Linux is a virtual-memory system. The address space for each process contains multiple virtual memory areas represented by vm_area_struct structures. Each VMA represents a contiguous block of address space and represents a range of memory of the same type, which may be anonymous memory (not backed by a file), a memory-mapped file, or even device memory. A virtual memory area, as seen from the process, is contiguous, while the supporting physical memory may not be. In addition, the address space contains holes between the VMAs; the kernel fills those empty blocks (leaving space for unmapped "guard" pages to catch buffer overflows) when it needs to add a new mapped area, for example when loading a library or in a response to an mmap() call.

Almost anything one can do in the system involves memory, so the operations on the structures representing the VMAs must be fast. These operations include lookups (finding out which VMA corresponds to a given virtual address, finding out if the memory is mapped, or locating an empty gap for a new memory area), and modifications (growing a stack, for example).

VMAs are currently stored in a modified red-black tree (rbtree) with an additional, doubly-linked list that allows the kernel to traverse all of the VMAs in a process's address space. Kernel developers have been unhappy with this data structure for some time, for a number of reasons: rbtrees do not support ranges well, they are difficult to handle in a lockless manner (the balancing operation of the rbtree affects multiple items at the same time), and rbtree traversal is inefficient, which is why the additional linked list exists.

Operations on VMAs are protected by a lock (specifically a reader/writer semaphore), which is contained in struct mm_struct. This lock was called mmap_sem until it was renamed to mmap_lock for the 5.8 release in June 2020. This renaming was a part of an effort to wrap the lock in an API, hoping to ease its replacement in the future.

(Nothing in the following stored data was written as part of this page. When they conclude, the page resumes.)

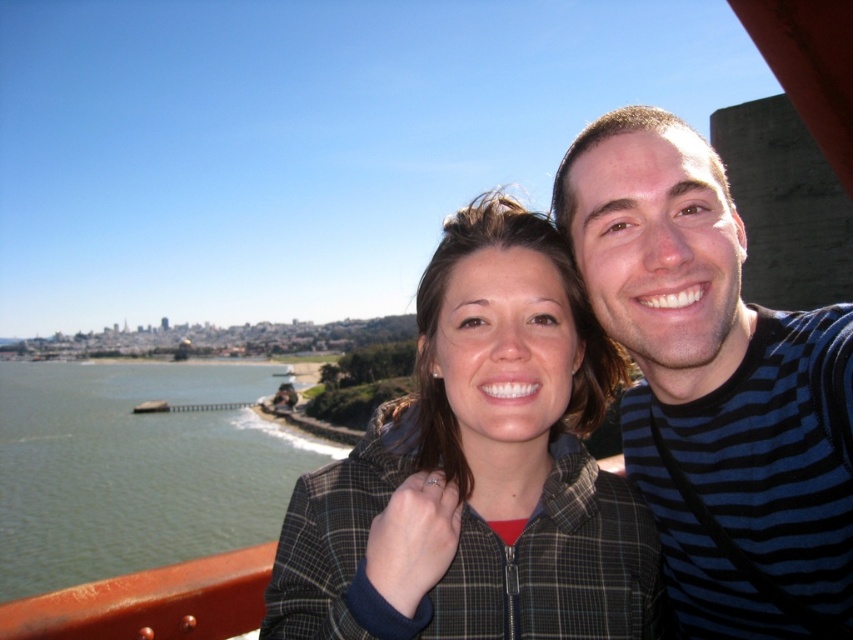 Is plaid jacket at center to the right of blue striped shirt at upper right from the viewer's perspective?

No, plaid jacket at center is not to the right of blue striped shirt at upper right.

Is plaid jacket at center to the left of blue striped shirt at upper right from the viewer's perspective?

Indeed, plaid jacket at center is positioned on the left side of blue striped shirt at upper right.

Image resolution: width=853 pixels, height=640 pixels. In order to click on plaid jacket at center in this screenshot , I will do `click(479, 468)`.

Where is `plaid jacket at center`? plaid jacket at center is located at coordinates (479, 468).

Does plaid jacket at center have a greater height compared to green water at lower left?

No, plaid jacket at center is not taller than green water at lower left.

Does plaid jacket at center have a smaller size compared to green water at lower left?

Yes.

Is point (369, 605) in front of point (160, 381)?

Yes.

Locate an element on the screen. plaid jacket at center is located at coordinates (479, 468).

Does blue striped shirt at upper right have a greater height compared to green water at lower left?

In fact, blue striped shirt at upper right may be shorter than green water at lower left.

Is point (584, 268) positioned behind point (277, 509)?

No, (584, 268) is closer to viewer.

Is point (787, 516) in front of point (271, 436)?

Yes, point (787, 516) is in front of point (271, 436).

You are a GUI agent. You are given a task and a screenshot of the screen. Output one action in this format:
    pyautogui.click(x=<x>, y=<y>)
    Task: Click on the blue striped shirt at upper right
    Image resolution: width=853 pixels, height=640 pixels.
    Given the screenshot: What is the action you would take?
    pyautogui.click(x=715, y=387)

Users, especially those with threaded applications in large systems, often experience contention on this lock. The problem has been discussed by kernel developers numerous times, with at least three sessions discussing it at the 2019 Linux Storage, Filesystem, and Memory-Management Summit (LFSMM). The core of the problem is that the lock is required for many operations, including almost anything involving page tables and VMAs. There are other related structures that are effectively protected by mmap_lock (with the additional difficulty of lack of documentation of this fact). In addition to splitting the unrelated structures out from under mmap_lock, the developers were considering either using a structure that would allow lockless access to the VMAs or using some type of range lock. The maple tree was proposed as one of the solutions at that time, but at that time it was in an early state of development and the code was not available yet.

Introducing maple trees

Maple trees (the name might refer to the shape of the maple leaf, leading in multiple directions) differ in important aspects from rbtrees. They belong to the B-tree family, so their nodes can contain more than two elements — up to 16 elements in leaf nodes, or ten elements in internal nodes. The use of B-trees also means that there is less need to create new nodes, as nodes may include empty slots that can be filled over time without additional allocations. Each node requires at most 256 bytes, which is a multiple of popular cache line sizes. The increased number of elements in a node and the cache-aligned size means fewer cache misses when traversing the tree.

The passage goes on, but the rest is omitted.